The tell-tale was a pitch by a cannabis industry supplier that attracted a lot of investor interest at a monthly club meeting earlier this year.

“So much so, one member who missed the meeting made sure not to miss the opportunity and left a $50,000 check under the doormat of my home,” Adams mused. “That’s when I knew we needed to explore this more.”

One of the summit’s keynote speakers, Troy Dayton of ArcView Group, a San Francisco angel-investment firm whose members fund cannabis-related projects and businesses, said businessmen and women in the legalized industry are in a better position to impact politics.

“To change the world, there’s no need to select one or the other,” he said. “But when you’re choosing between prison and regulation, regulation looks pretty good.”

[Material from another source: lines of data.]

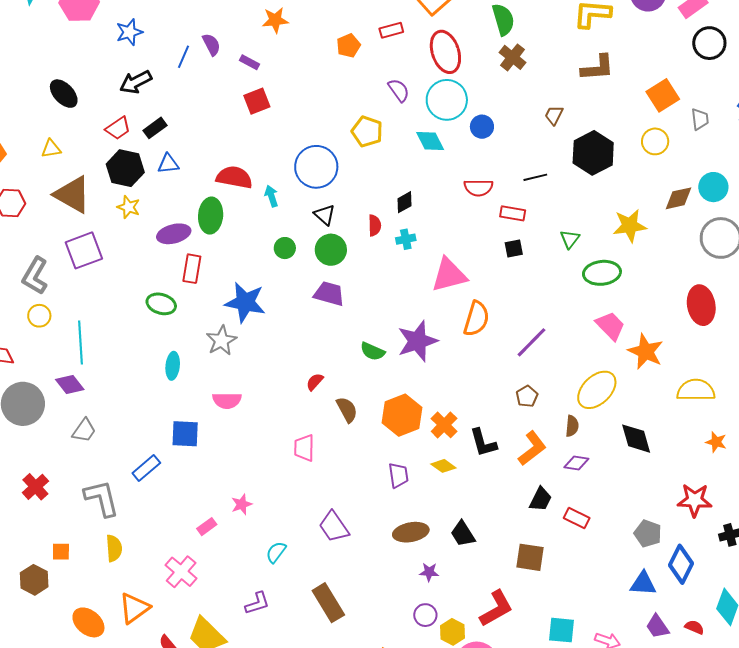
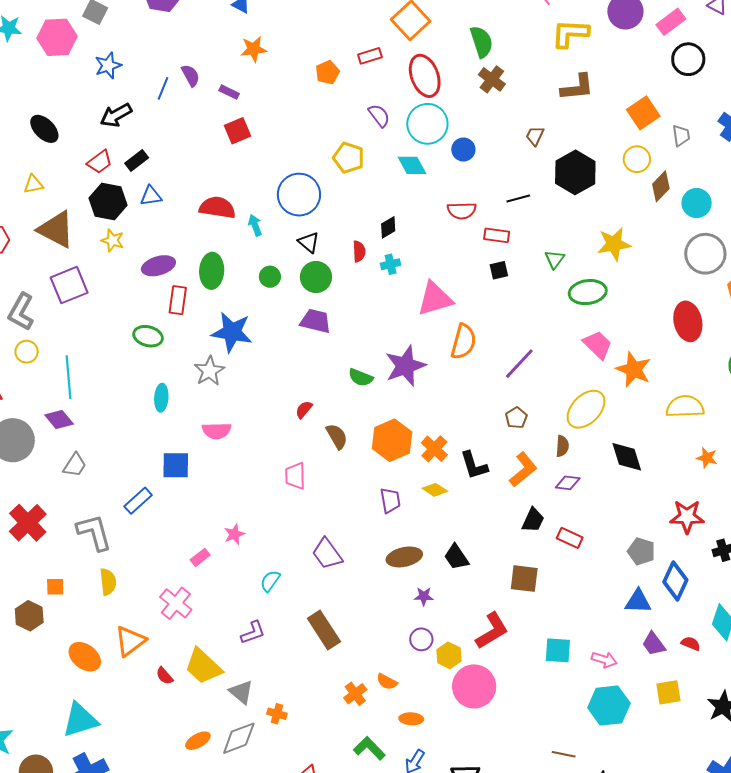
brown diamond: (678, 198) -> (661, 186), moved, turned -32
green ellipse: (211, 216) -> (212, 271), moved
red cross: (35, 487) -> (28, 523), size x1.4

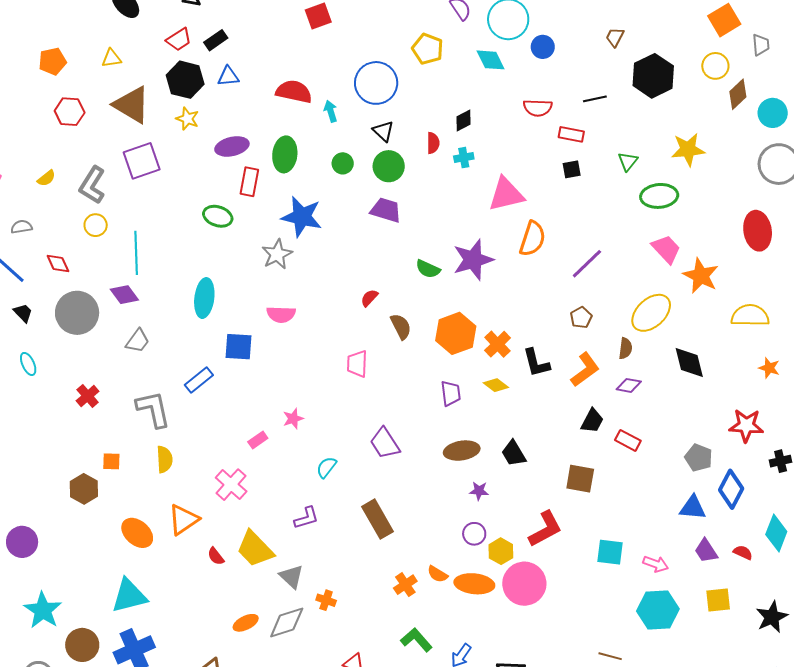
cyan ellipse: (161, 398) -> (204, 298), moved, size x1.4
red cross: (28, 523) -> (88, 396), size x0.6
orange ellipse: (411, 719) -> (474, 584), moved, size x1.6

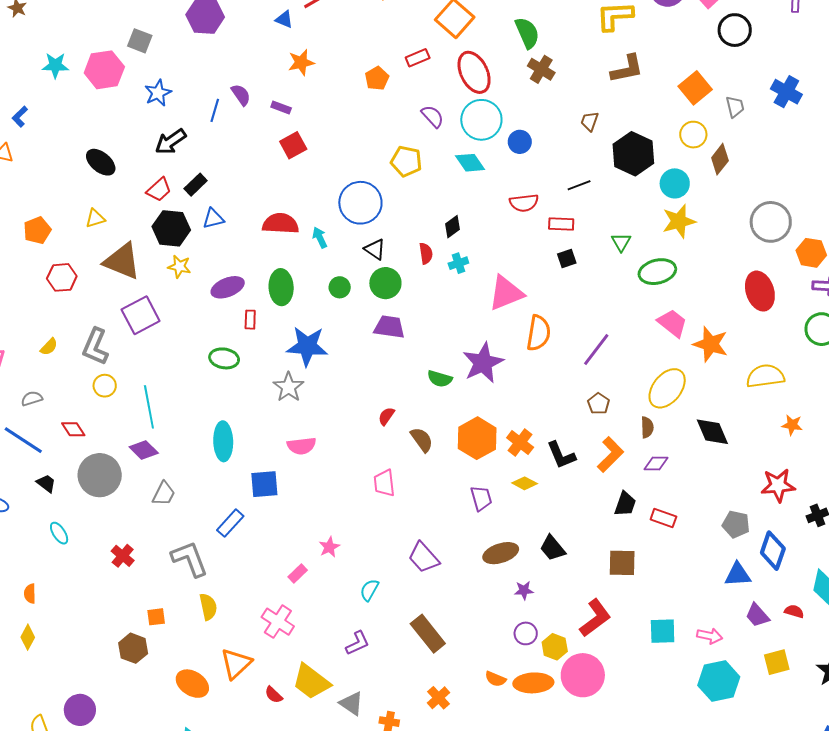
cyan circle: (773, 113) -> (675, 183), moved
red rectangle: (249, 182) -> (250, 320), size x0.7
orange cross: (405, 585) -> (439, 698), moved

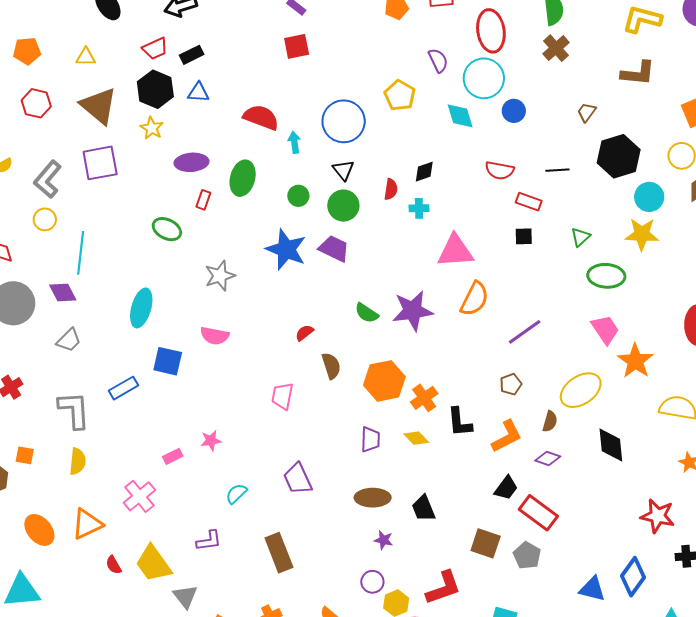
blue star: (307, 346) -> (286, 250), moved
red rectangle: (663, 518) -> (538, 513), size x1.5
gray pentagon: (736, 524) -> (527, 555), moved

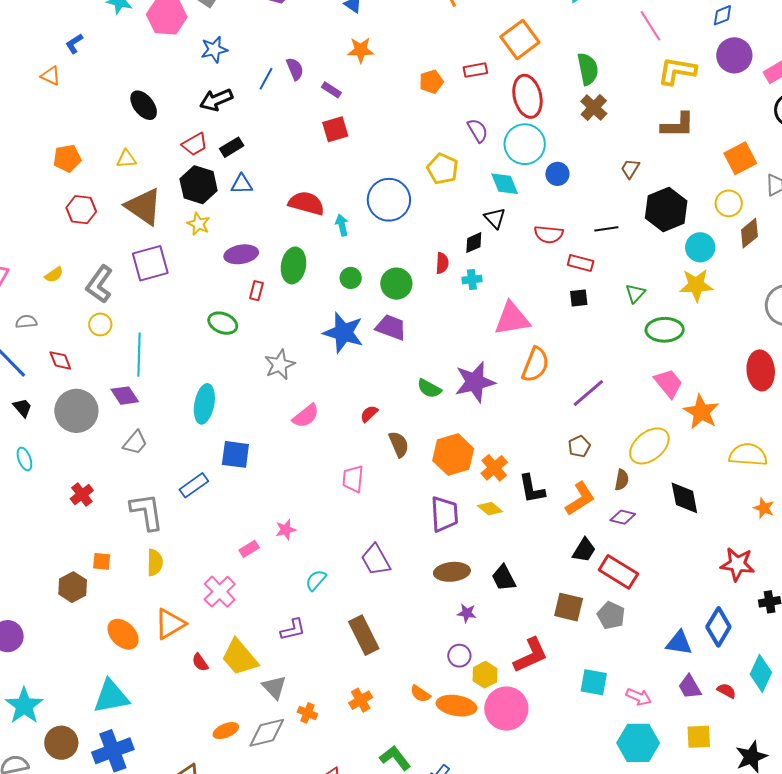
black triangle: (343, 170) -> (495, 218), moved
pink semicircle: (215, 336) -> (306, 416), moved, turned -44
purple trapezoid: (370, 439) -> (444, 514), size x1.4

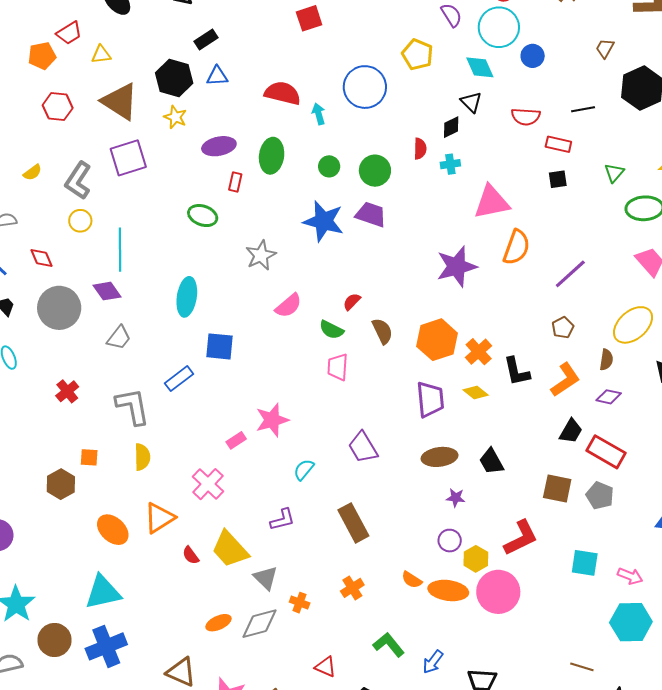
red trapezoid: (195, 144) -> (69, 33), moved
green semicircle: (429, 388) -> (331, 330), moved
pink star: (286, 530) -> (272, 420), size x1.6

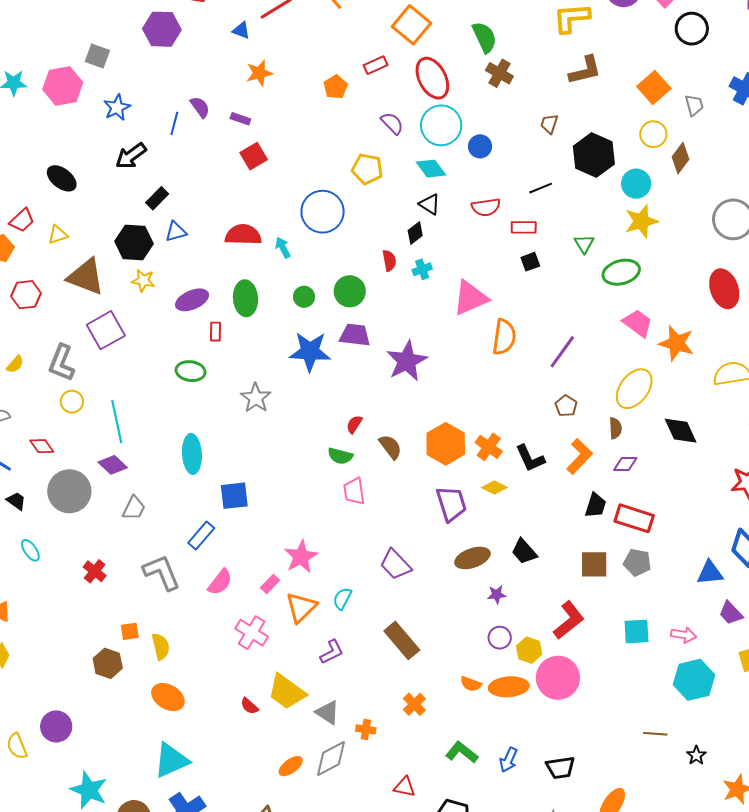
purple star: (457, 267) -> (407, 361), moved
pink semicircle: (289, 306) -> (220, 582), moved
yellow semicircle: (142, 457) -> (161, 647), moved
orange triangle: (159, 518) -> (301, 607), moved

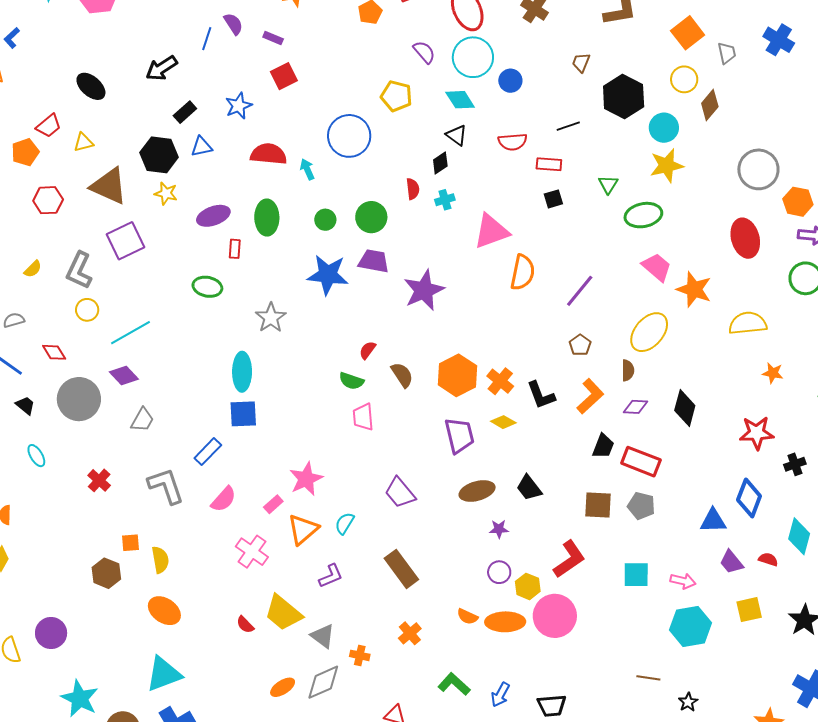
blue star: (117, 108) -> (239, 106), moved
cyan line: (117, 422) -> (131, 333), turned 69
black diamond: (681, 431) -> (685, 408), moved, turned 36
cyan ellipse: (192, 454) -> (242, 372), moved

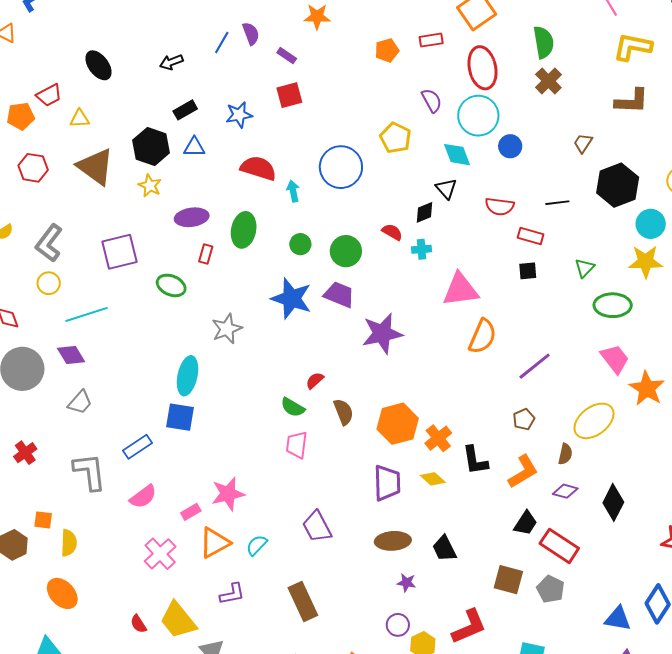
black arrow: (161, 68) -> (171, 62), size x0.7
red semicircle: (413, 189) -> (392, 232), turned -65
purple square: (125, 241) -> (120, 252), moved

Related: More coverage on banking regulations and marijuana business issues


Politics is what bankers said will be required to change federal laws that keep marijuana illegal and, as such, a headache for them to bank its dispensaries and growers.

“It will take an act of Congress to change things,” said Alan Peppers, president and CEO of Westerra Credit Union. “The way it is now, it’s simply insufficient for us to knowingly bank the sector.”

New legislation in Colorado that would create a credit-union-like cooperative for marijuana businesses to work within is unlikely to gain the federal approval it needs, Colorado Bankers Association CEO Don Childears told attendees.

“As long as it remains illegal under federal law, it cannot be banked legally,” he said.